Wozu Urheberrecht? (2) – ACTA

Am Donnerstag ist die neue brand eins erschienen. Darin bin ich der „Guten Frage“ nachgegangen, wozu ACTA eigentlich gut sei. Ich spreche mich letztlich gegen das Anti-Counterfeit Trade Agreement aus – aber nicht aus den üblicherweise vorgebrachten Gründen – und zerpflücke die teilweise hanebüchenen Fehlinformationen, die monatelang über ACTA verbreitet wurden (bitte im Heft nachlesen; der Text bleibt wie üblich einen Monat hinter der papierenen Paywall, weil die Redaktion und ich von etwas leben müssen).

Kaum war das Heft in den Briefkästen und an den Kiosken, erreichte mich bei Google+ die erste Kritik.
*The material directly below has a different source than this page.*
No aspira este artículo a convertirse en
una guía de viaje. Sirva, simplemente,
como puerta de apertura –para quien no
Absender: ein junger Leser, der die Ansicht vertritt, ich sei – sinngemäß – für solche Themen doch wohl leider eine Fehlbesetzung. Der unschwer als Sympathisant der Piratenpartei erkennbare Leser war schwer enttäuscht, dass jemand wie ich, der immer so tut, als kenne er sich im Internet aus, so etwas Unsägliches schreiben kann. Schließlich hatte ich schon über Netzneutralität etwas geschrieben, das mit seiner Sichtweise nicht kompatibel war.
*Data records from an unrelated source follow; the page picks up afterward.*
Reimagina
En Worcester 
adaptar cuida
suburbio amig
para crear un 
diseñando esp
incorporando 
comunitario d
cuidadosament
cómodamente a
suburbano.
Nun beginnt mein Text aber mit einem Disclaimer, einer Befangenheitserklärung. Ich bekenne mich dazu, dass ich im Verwaltungsrat der Verwertungsgesellschaft Wort sitze – als Interessenvertreter der journalistischen Berufsgruppe. Die VG Wort treibt in einem normalen Geschäftsjahr etwa 120 Millionen Euro ein, von Geräteherstellern, Copyshop-Betreibern, Bibliotheken oder Fernsehkabelbetreibern.

Pro Kopf und Jahr sind das 1,50 Euro pro Bürger – oder 0,4 Cent am Tag.
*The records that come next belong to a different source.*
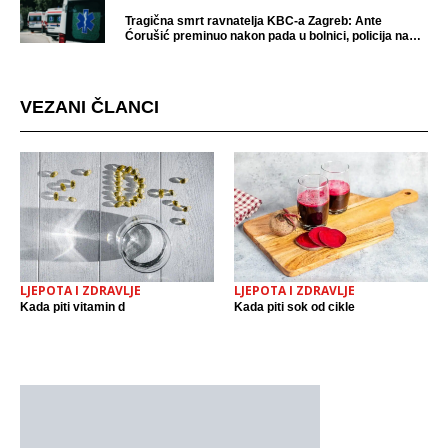
Tragična smrt ravnatelja KBC-a Zagreb: Ante
Ćorušić preminuo nakon pada u bolnici, policija na
mjestu događaja
VEZANI ČLANCI
LJEPOTA I ZDRAVLJE
LJEPOTA I ZDRAVLJE
Kada piti vitamin d
Kada piti sok od cikle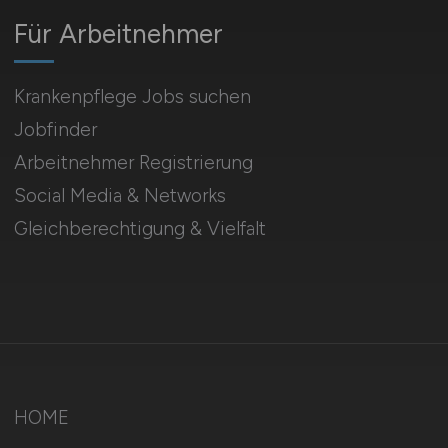
Für Arbeitnehmer
Krankenpflege Jobs suchen
Jobfinder
Arbeitnehmer Registrierung
Social Media & Networks
Gleichberechtigung & Vielfalt
HOME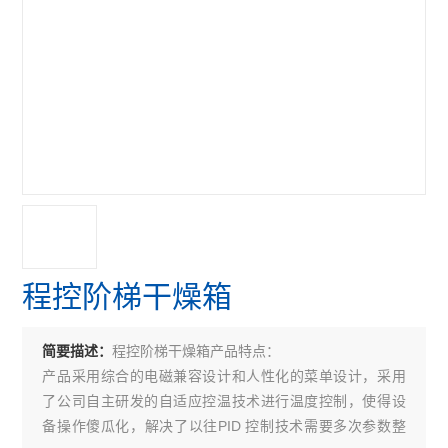
程控阶梯干燥箱
程控阶梯干燥箱产品特点：
简要描述：
产品采用综合的电磁兼容设计和人性化的菜单设计，采用
了公司自主研发的自适应控温技术进行温度控制，使得设
备操作傻瓜化，解决了以往PID 控制技术需要多次参数整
Diese Zahlen, dachte ich, relativieren ein wenig die Aufregung, die viele Menschen in Deutschland erfasst hat. Menschen, die ernsthaft glauben, wir Autoren seien eine gierige Bande, die nur darauf lauert, harmlose User entweder abzuzocken oder in den Knast zu bringen.

Es ist nicht so, dass wir Urheber in der Offensive wären und die Nutzer in der Defensive. Es ist genau andersrum. Wenn man es wagt, als Journalist, Fotograf, Musiker oder sonstiger Kreativer in Foren und auf Social-Media-Plattformen mitzudiskutieren, wird man immer wieder mit den gleichen Argumenten gedrängt, sich dafür zu rechtfertigen, dass man meint, mit seinem erlernten Beruf Geld verdienen zu dürfen.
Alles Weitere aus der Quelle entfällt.